On most situations, these configurations can ensure the algorithm works. To further specify arguments, please turn to Weighting configurations.
This function returns a object of class name gwdrm
. Through the outputs in console, we can get infromation of fomula, data, kernel, bandwidth, coefficient estimates, and diagnostics.
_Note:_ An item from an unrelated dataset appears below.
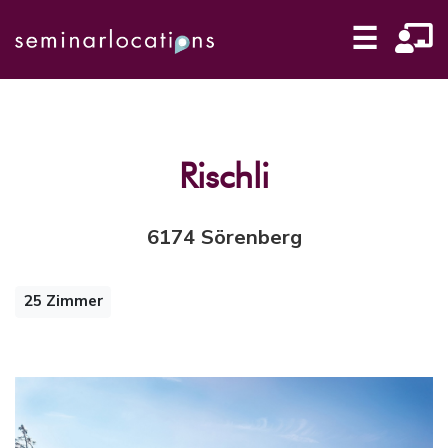
☰
Rischli
6174 Sörenberg
25 Zimmer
Besides, it is supported to get more infromation via coef()
fitted()
residuals()
.
head(coef(m1))
#> Intercept FLOORSZ UNEMPLOY PROF
#> 0 -156686.3 1360.666 665222.6 349001.4
#> 1 -156301.6 1358.544 662711.3 348652.4
#> 2 -159630.9 1375.525 687318.5 351295.0
#> 3 -159754.8 1376.436 688396.9 351320.4
#> 4 -157435.6 1362.784 671656.0 349629.5
#> 5 -146554.7 1311.270 601273.5 339194.4
head(fitted(m1))
#> [1] 138878.6 136126.3 121082.4 163737.0 179706.1 160977.9
head(residuals(m1))
#> [1] 18121.366 -22626.252 -39332.379 -13737.003 10293.939 -1027.876
Like other functions, gwdrm
objects provide a $SDF
variable which contains coefficient estimates and other sample-wise results.
head(m1$SDF)
#> Simple feature collection with 6 features and 6 fields
#> Geometry type: POINT
#> Dimension: XY
#> Bounding box: xmin: 531900 ymin: 159400 xmax: 535700 ymax: 161700
#> CRS: NA
#> Intercept FLOORSZ UNEMPLOY PROF yhat residual
#> 0 -156686.3 1360.666 665222.6 349001.4 138878.6 18121.366
#> 1 -156301.6 1358.544 662711.3 348652.4 136126.3 -22626.252
#> 2 -159630.9 1375.525 687318.5 351295.0 121082.4 -39332.379
#> 3 -159754.8 1376.436 688396.9 351320.4 163737.0 -13737.003
#> 4 -157435.6 1362.784 671656.0 349629.5 179706.1 10293.939
#> 5 -146554.7 1311.270 601273.5 339194.4 160977.9 -1027.876
#> geometry
#> 0 POINT (533200 159400)
#> 1 POINT (533300 159700)
#> 2 POINT (532000 159800)
#> 3 POINT (531900 160100)
#> 4 POINT (532800 160300)
#> 5 POINT (535700 161700)
We can create maps with this variable. There is a plot()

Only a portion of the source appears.